Stalking contro l’ex moglie pena confermata in appello

L’imputato per un mese aveva indossato il braccialetto elettronico. Ora dovrà pagare la provvisionale di 6 mila euro e non potrà più avvicinarsi alla vittima


Conferma della condanna a 18 mesi di reclusione e obbligo di versare alla sua ex moglie la provvisionale di 6mila euro stabilita dal giudice di primo grado. Se così non sarà entro i tempi previsti, l’imputato non potrà beneficiare della sospensione condizionale della pena e scatterà quindi l’esecuzione della pena stessa. Così ha deciso ieri pomeriggio la Corte d’Appello di Venezia sul ricorso presentato dall’imputato che a fine marzo era stato condannato per stalking e lesioni personali ai danni della sua ex a cui aveva reso la vita un inferno. Seimila euro di provvisionale che rappresentano per la donna, difesa dall’avvocato Matteo Lazzaro, un acconto rispetto al risarcimento che la vittima chiederà in sede civile.


Il caso era finito alla ribalta delle cronache all’inizio del 2017 non tanto per la tipologia del reato, purtroppo sempre più frequente nelle aule dei tribunali, quanto più per la scelta della giudice monocratica di Venezia Irene Casol di dotare sia l’imputato, accusato di aver perseguitato la donna e pure di averla picchiata, che la vittima del braccialetto elettronico. Era l’unico caso in Italia di doppio braccialetto elettronico ed era durato soltanto un mese poiché secondo il pubblico ministero il dispositivo era troppo invadente per la vittima, nonostante lei stessa avesse dichiarato che il braccialetto la facesse sentire più sicura.


Tolto il dispositivo, il tribunale aveva disposto a carico dello stalker il divieto di avvicinamento in un raggio di 250 metri alla casa della sua ex, oltre che ai luoghi che lei frequenti.
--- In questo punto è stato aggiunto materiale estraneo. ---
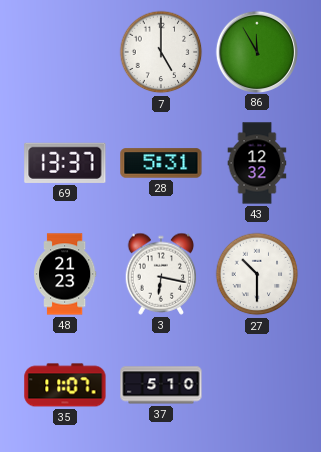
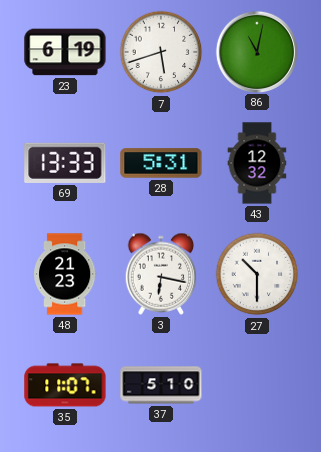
23: none -> 6:19
7: 5:00 -> 5:42
86: 11:55 -> 11:02
69: 13:37 -> 13:33
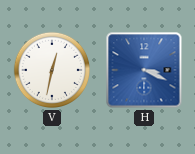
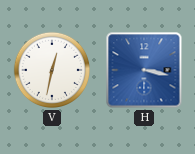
H: 3:19 -> 3:17
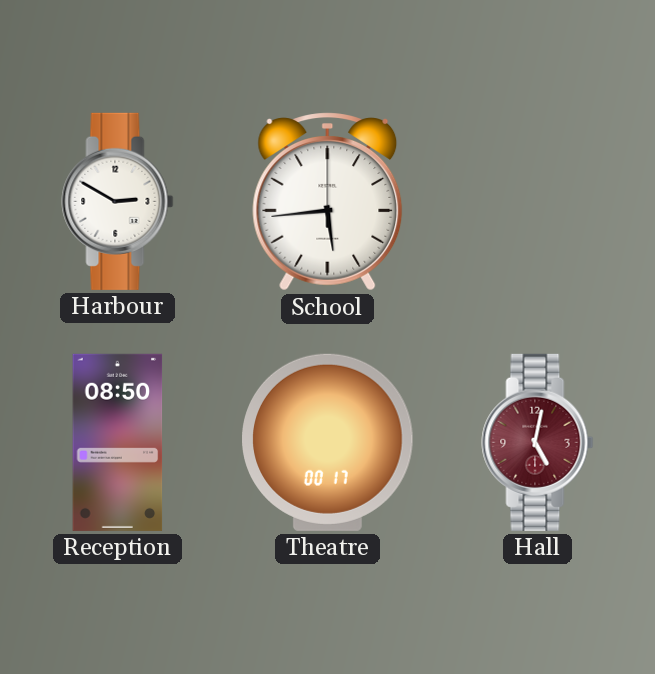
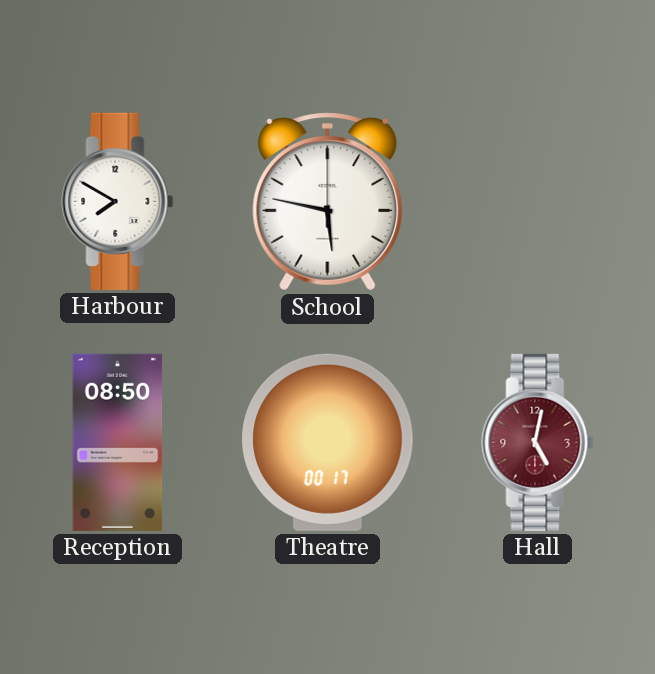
Harbour: 2:50 -> 7:50
School: 5:44 -> 5:47
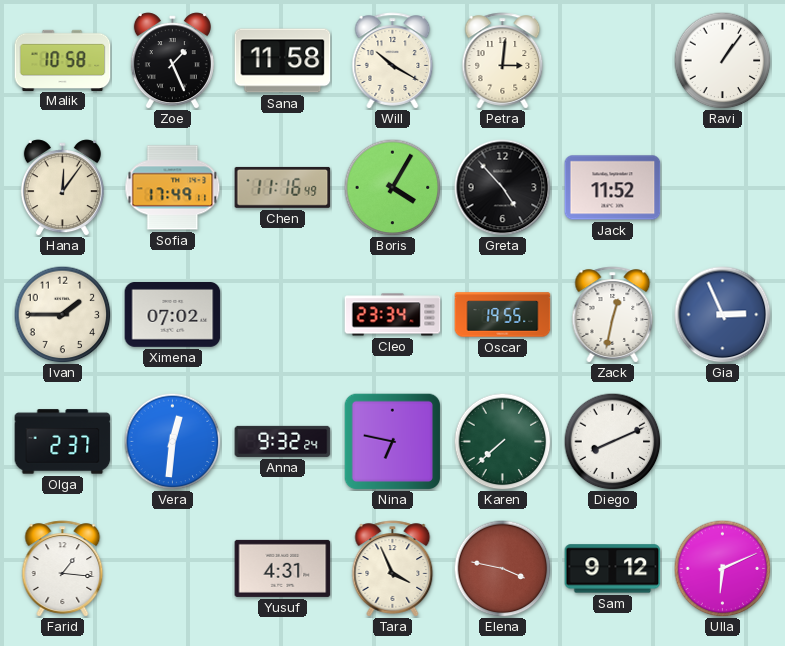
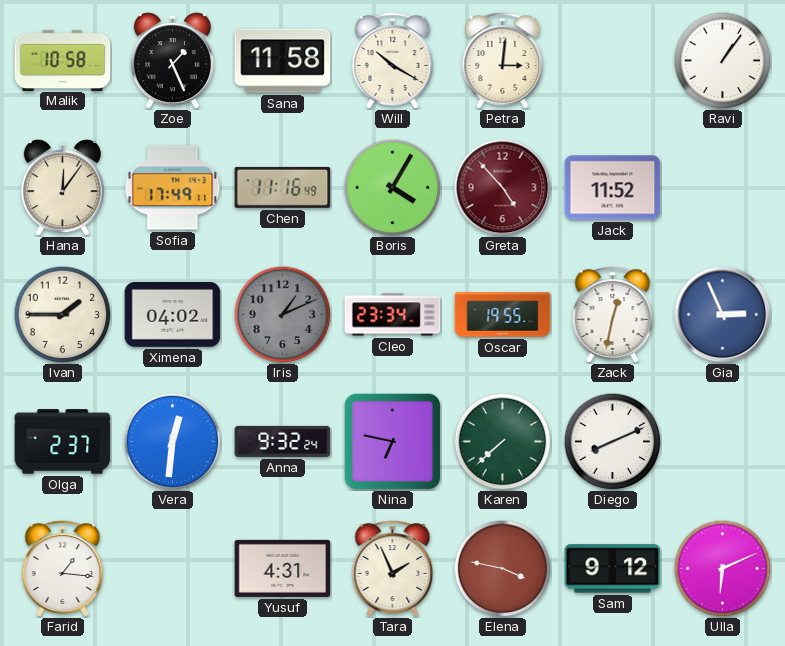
Greta dial: black -> burgundy
Ximena: 07:02 -> 04:02
Iris: none -> 1:11
Tara: 3:56 -> 1:56
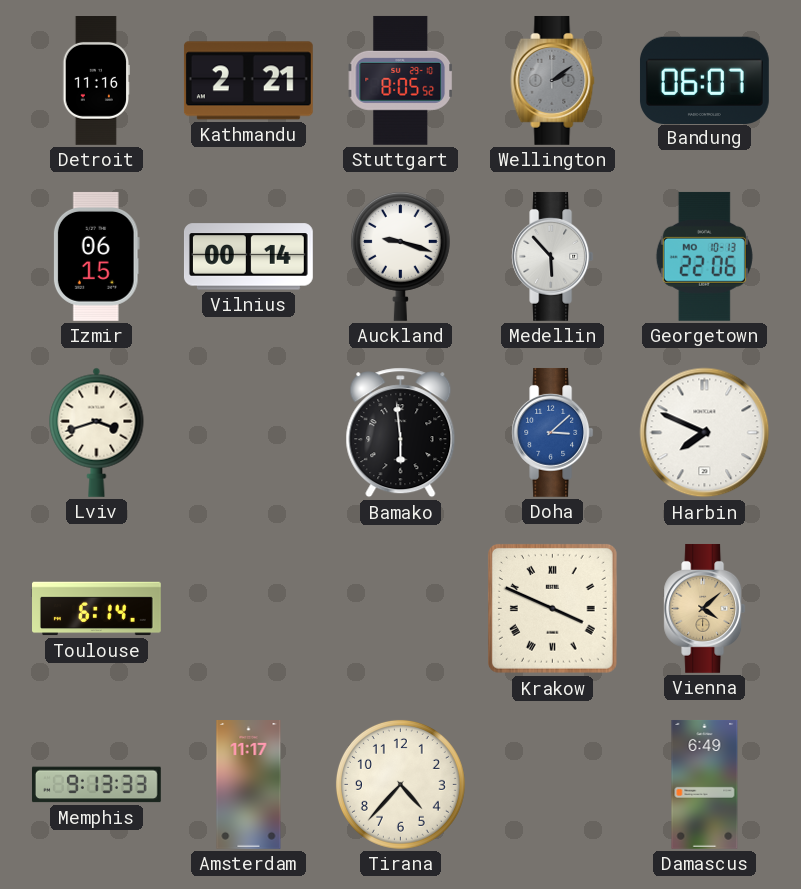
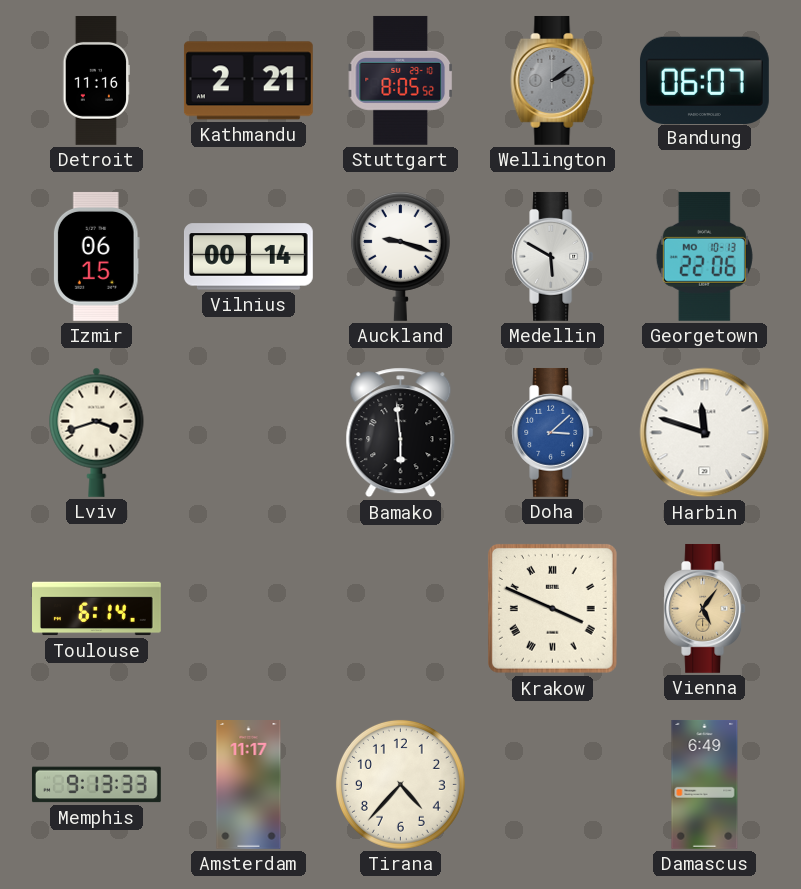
Medellin: 5:53 -> 5:50
Harbin: 7:49 -> 11:48
Vienna: 4:08 -> 5:06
Un divieto, questo, che tuttora resta in vigore e che potrà essere eventualmente cancellato solo dopo che la sentenza passerà in giudicato e l’uomo pagherà le sue pendenze come deciso dalla giudice monocratica e confermato in appello.


La sentenza è stata impugnata dall’imputato davanti alla Corte d’Appello con l’obiettivo di ottenere la revoca della pena o quanto meno una sua riduzione. Ma i giudici di secondo grado hanno ritenuto l’uomo responsabile del reato di stalking. Questo nonostante nel corso del processo di primo grado il difensore dell’imputato avesse chiesto di derubricare il reato a quello meno grave di molestie, e le lesioni in percosse, sostenendo che i medici del pronto soccorso a cui la donna si era rivolta dopo l’ennesimo litigio avevano accertato ferite giudicate guaribili in cinque giorni. Un periodo breve, che secondo la difesa testimoniava l’entità minima delle lesioni sulla donna.